其實,也真不能說是蘇澤傻,畢竟身爲一個男人,沒有比責任更重大的事情,因爲他的逃跑,雪兒受到了牽連,所以他就有責任。蘇澤正是這麼想的,才中了武歌的計謀。
“混蛋。你要是下次再敢這麼對她,我決不輕饒。”蘇澤威脅道。見到已經基本沒有打起來的可能了,自己也馬上又要回到囚徒的生活了,蘇澤就把太刀收回刀鞘,大霧也漸漸散去了。
“哈哈,那就有請蘇澤公子的大駕,再回到我安排的住處吧。”武歌得意地說道。
“哼。遲早,我也要讓你們加倍奉還,這一切。”孟軒冷冷說着,隨即又對雪兒說道,“雪兒,沒事了,不要再哭了,我們就先回去吧。”
回到牢房裡,蘇澤五味雜陳,心裡很不是滋味,想想自己,距離自由,也不過一步之遙了,竟然就這麼着,就被抓回來了。李中庸也是給自己,提供了脫逃之道了,可是也被自己白白葬送了。可是,我蘇澤不後悔。我承擔起了作爲一個男人的責任。

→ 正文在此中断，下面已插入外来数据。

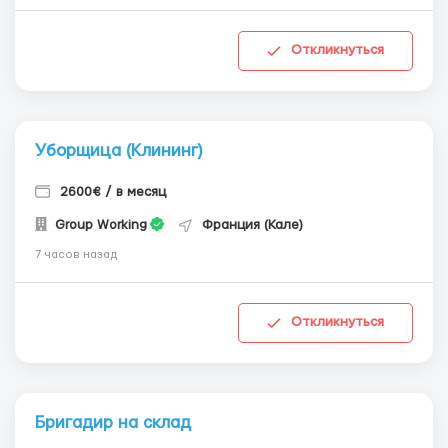
Откликнуться
Уборщица (Клининг)
2600€ / в месяц
Group Working
Франция (Кале)
7 часов назад
Откликнуться
Бригадир на склад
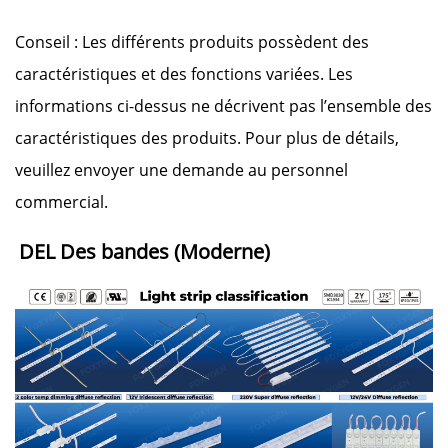
Conseil : Les différents produits possèdent des
caractéristiques et des fonctions variées. Les
informations ci-dessus ne décrivent pas l’ensemble des
caractéristiques des produits. Pour plus de détails,
veuillez envoyer une demande au personnel
commercial.
DEL 
Des bandes 
(Moderne) 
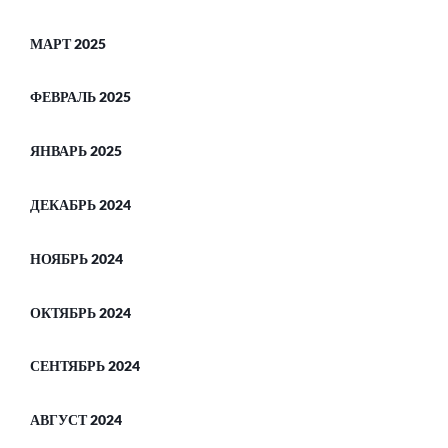
МАРТ 2025
ФЕВРАЛЬ 2025
ЯНВАРЬ 2025
ДЕКАБРЬ 2024
НОЯБРЬ 2024
ОКТЯБРЬ 2024
СЕНТЯБРЬ 2024
АВГУСТ 2024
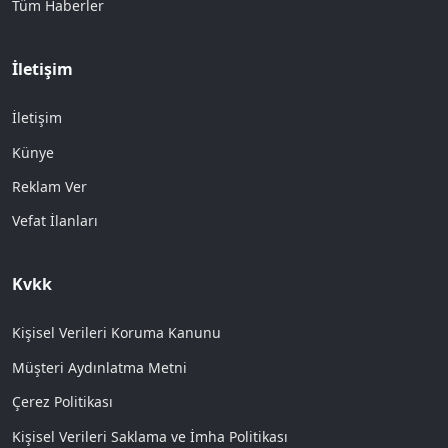
Tüm Haberler
İletişim
İletişim
Künye
Reklam Ver
Vefat İlanları
Kvkk
Kişisel Verileri Koruma Kanunu
Müşteri Aydınlatma Metni
Çerez Politikası
Kişisel Verileri Saklama ve İmha Politikası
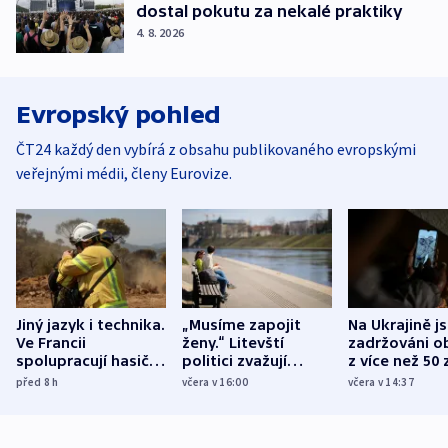
dostal pokutu za nekalé praktiky
4. 8. 2026
Evropský pohled
ČT24 každý den vybírá z obsahu publikovaného evropskými
veřejnými médii, členy Eurovize.
Jiný jazyk i technika.
„Musíme zapojit
Na Ukrajině j
Ve Francii
ženy.“ Litevští
zadržováni o
spolupracují hasiči z
politici zvažují
z více než 50 
různých zemí
dohodu o
Bojovali na s
před 8
h
včera v 16:00
včera v 14:37
demografii
Ruska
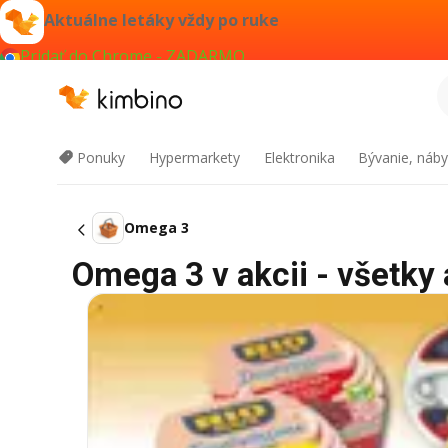
Aktuálne letáky vždy po ruke
Pridať do Chrome - ZADARMO
Ponuky
Hypermarkety
Elektronika
Bývanie, náby
Omega 3
Omega 3 v akcii - všetky 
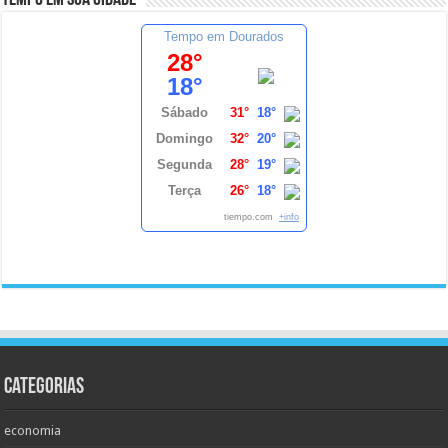
Tempo em sua cidade
Tempo em Dourados
28°
18°
Sábado
31°
18°
Domingo
32°
20°
Segunda
28°
19°
Terça
26°
18°
tiempo.com
+info
Categorias
economia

“蘇澤,剛纔,謝謝你。我心裡,真的很過意不去。”雪兒說道,她對蘇澤的稱呼,也變得親暱起來,只是叫蘇澤兩個字了,這倒是讓蘇澤有些不適應了。
“沒事的,這是我應該做的。我早就說了,是因爲我,你纔會遭此橫禍,我也有責任。你就不要心裡過意不去了。”蘇澤說道。
“可我,真的……蘇澤,你不管有什麼要求,我都會答應你的,哪怕是……”雪兒把手放在了領口的第一顆釦子上,彷彿要解開一般。
“不……不必了。”蘇澤連忙說道,臉色已經是漲得十分紅。
“傳蘇澤,武歌將軍有事要問你!”一個侍衛的聲音傳來。
“又是什麼事,這傢伙。”蘇澤和雪兒相對一視,確認過眼神,蘇澤就走了出去。